The world’s economic centre of gravity is shifting decisively. McKinsey estimates that, by 2040, Asia is expected to account for 40 per cent of the world’s total consumption. Traditionally, the UK has struggled to gain market share in fast-growing emerging markets, relative to the likes of Germany and the United States. In large part, this is due to the UK’s specialism in services.
But, over the long-term, this is an opportunity for the UK to seize. The UK currently has the second largest share of total global services trade, after only the US. Services account for around 45 per cent of total UK exports, making it the most specialised exporter of services in the world – the corresponding EU average share, excluding the UK, is only 26 per cent (for the US it is 33 per cent).

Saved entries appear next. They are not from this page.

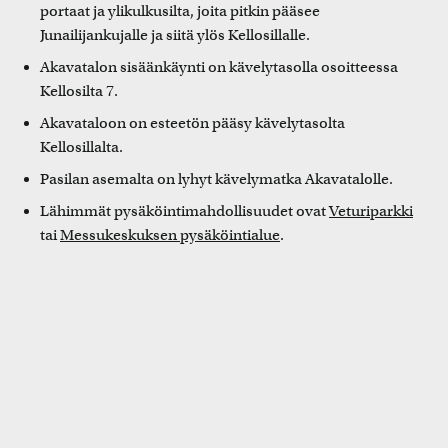
portaat ja ylikulkusilta, joita pitkin pääsee
Junailijankujalle ja siitä ylös Kellosillalle.
Akavatalon sisäänkäynti on kävelytasolla osoitteessa
Kellosilta 7.
Akavataloon on esteetön pääsy kävelytasolta
Kellosillalta.
Pasilan asemalta on lyhyt kävelymatka Akavatalolle.
Lähimmät pysäköintimahdollisuudet ovat
Veturiparkki
tai
Messukeskuksen pysäköintialue
.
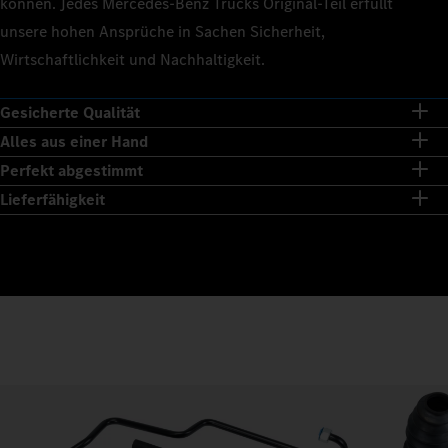
können. Jedes Mercedes‑Benz Trucks Original‑Teil erfüllt
unsere hohen Ansprüche in Sachen Sicherheit,
Wirtschaftlichkeit und Nachhaltigkeit.
Gesicherte Qualität
Alles aus einer Hand
Perfekt abgestimmt
Lieferfähigkeit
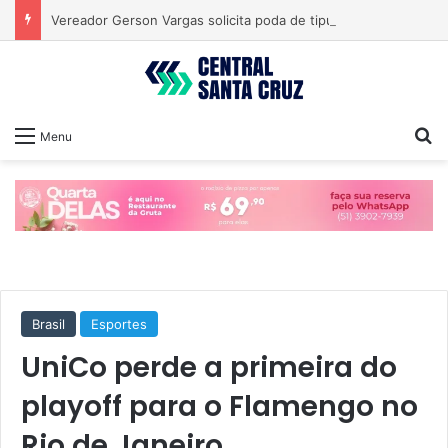
Vereador Gerson Vargas solicita poda de tipuanas para garantir segurança
Pr
Menu
Brasil
Esportes
UniCo perde a primeira do
playoff para o Flamengo no
Rio de Janeiro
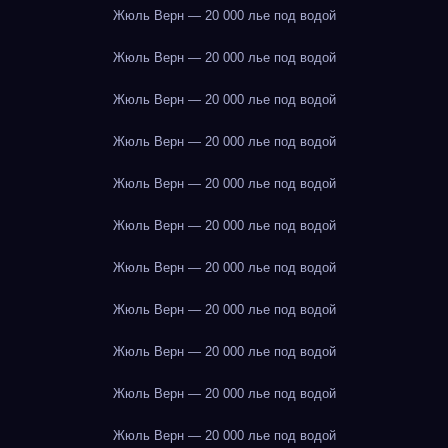
Жюль Верн — 20 000 лье под водой
Жюль Верн — 20 000 лье под водой
Жюль Верн — 20 000 лье под водой
Жюль Верн — 20 000 лье под водой
Жюль Верн — 20 000 лье под водой
Жюль Верн — 20 000 лье под водой
Жюль Верн — 20 000 лье под водой
Жюль Верн — 20 000 лье под водой
Жюль Верн — 20 000 лье под водой
Жюль Верн — 20 000 лье под водой
Жюль Верн — 20 000 лье под водой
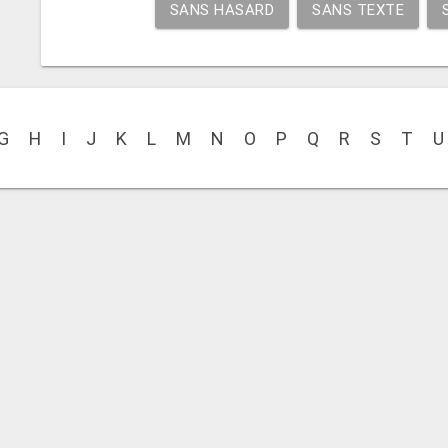
SANS HASARD
SANS TEXTE
G
H
I
J
K
L
M
N
O
P
Q
R
S
T
U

Though currently dwarfed by trade in goods, trade in services has grown more than 60 per cent faster than goods trade over the past decade – and Asia’s services trade is growing 1.7 times faster than in the rest of the world.
The UK was an EU member for nearly half a century. Truss recently noted that UK membership of the CPTPP is about putting in place strategies that would “deliver for Britain in 2030 and 2050”. This seems a sensible time horizon upon which to base, and ultimately judge, the UK’s new trade strategy.